This. [emoji]128070[/emoji]


----------



## afogg (Feb 4, 2017)

dirtsailor2003 said:


> Okay so far everything I see here is leading to disaster. Wrong cure amounts in every post and no explanation of curing times.
> 
> As for hot or cold smoking it's personal preference. I prefer the texture of cold smoking so that's what I do.
> 
> ...


Thank you!! The part about the skin really helps. Fortunately I did get the cure amount right and I'll take the skin off.


----------



## Bearcarver (Feb 4, 2017)

afogg said:


> I'm using MES30. And unfortunately it doesn't go any lower than 100


Don't worry about it---As long as you stay 130° Smoker Temp or below, you won't render any fat.

I figure my time in cure by how thick the Bacon is.

Here's one that explains everything you're asking:

*Bacon (Extra Smoky)*

Bear


----------



## slipaway (Feb 5, 2017)

Since there are only 2 posts that mention cure amounts prior to dirtsailor comments I can only presume you feel that my recipe will end up hurting someone and is somehow way off base.

My recipe is based on the one by Steven Raichlen and I will copy it here so that we can all tell him that he doesn't know what he is doing. This comes directly from his Barbeque Bible and you can see where I adjusted it for my own tastes (like increasing the curing time and changing some of the spices).
[h1]Made-from-Scratch Bacon[/h1][h3]Recipe by Steven Raichlen[/h3]
 4- to 5-pound pork belly, skinned

[h4]For the cure:[/h4]
1/3 cup kosher salt
3 tablespoons freshly ground black pepper or cracked black peppercorns
2 teaspoons pink curing salt, such as Prague Powder #1
1/3 cup brown sugar, granulated sugar, maple sugar, freeze-dried sugar cane juice (Sucanat), or a mixture of these sweeteners

steps

*Step 1:* Place the salt, pepper, and pink salt in a mixing bowl and mix well with your fingers. Mix in the sugar, breaking up any lumps in brown sugar with your fingers.

*Step 2:* Place the pork belly on a rimmed baking sheet. Sprinkle half of the cure on top and rub it into the belly. Invert and sprinkle the remaining cure on the bottom and rub it in. Place the belly (plus any excess cure) in a large, sturdy, resealable plastic bag in a foil pan or roasting pan on the bottom shelf of your refrigerator.

*Step 3:* Cure the belly for 5 days, turning it over each day to redistribute the liquid that will accumulate.

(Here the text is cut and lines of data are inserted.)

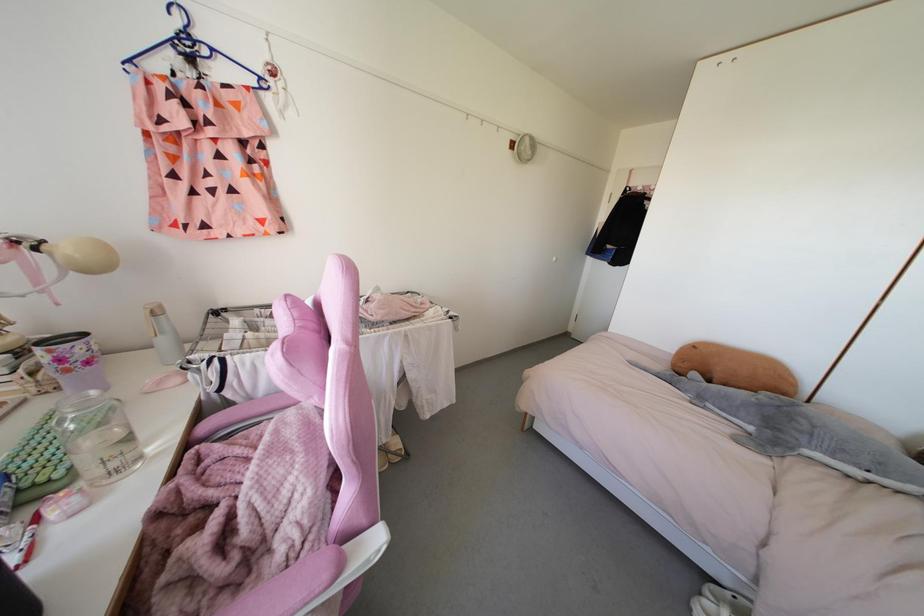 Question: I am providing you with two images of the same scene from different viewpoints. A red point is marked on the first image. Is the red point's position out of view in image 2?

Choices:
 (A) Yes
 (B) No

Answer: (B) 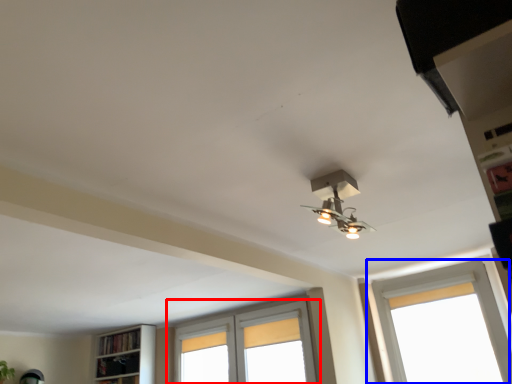 Question: Which point is further to the camera, window (highlighted by a red box) or window (highlighted by a blue box)?

Choices:
 (A) window
 (B) window

Answer: (A) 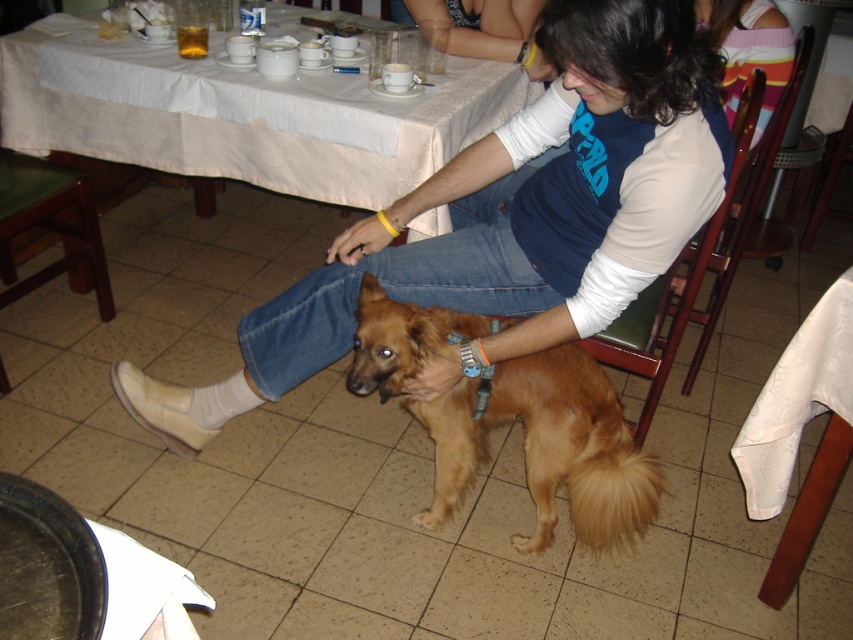 Question: Based on their relative distances, which object is farther from the white cloth-covered table at center?

Choices:
 (A) golden fur dog at center
 (B) striped sweater at upper right

Answer: (B)

Question: Which point is closer to the camera?

Choices:
 (A) brown denim jeans at center
 (B) white cloth-covered table at center
 (C) white fabric table at lower right

Answer: (A)

Question: Does white cloth-covered table at center appear under striped sweater at upper right?

Choices:
 (A) no
 (B) yes

Answer: (A)

Question: Is brown denim jeans at center further to camera compared to dark blue denim jeans at center?

Choices:
 (A) no
 (B) yes

Answer: (A)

*Step 4:* Drain the pork belly in a colander and rinse well with cold water. Blot it dry with paper towels. Place the belly on a wire rack over a rimmed baking sheet in the refrigerator or in a cool place in front of a fan (the goal is to create good airflow) and let it dry until the surface feels papery and tacky, at least 4 hours, or as long as overnight.

*Step 5:* Set up your smoker following the manufacturer’s instructions and preheat it to 175 degrees F. Add hickory, apple, or cherry chips or chunks to the coals. Lay the pork belly directly on the grill grate. Smoke the pork belly until bronzed with wood smoke and firm, 2 to 3 hours. The internal temperature should reach 150 degrees F. (Insert an instant-read thermometer probe through the side of the bacon at one end.)

*Step 6:* Transfer the bacon to a wire rack over a baking sheet and let it cool to room temperature. Tightly wrap it in plastic wrap and refrigerate for at least 4 hours, ideally overnight.

*Step 7:* Slice and cook (grill, panfry, or bake in the oven) and serve. You’ll rock the hood with this one.


----------



## dirtsailor2003 (Feb 5, 2017)

Slipaway said:


> Since there are only 2 posts that mention cure amounts prior to dirtsailor comments I can only presume you feel that my recipe will end up hurting someone and is somehow way off base.
> My recipe is based on the one by Steven Raichlen and I will copy it here so that we can all tell him that he doesn't know what he is doing. This comes directly from his Barbeque Bible and you can see where I adjusted it for my own tastes (like increasing the curing time and changing some of the spices).
> 
> [h1]Made-from-Scratch Bacon[/h1]
> ...





His recipe has been discussed here before, and it used twice the amount of cure required for a 5# hunk of meat. 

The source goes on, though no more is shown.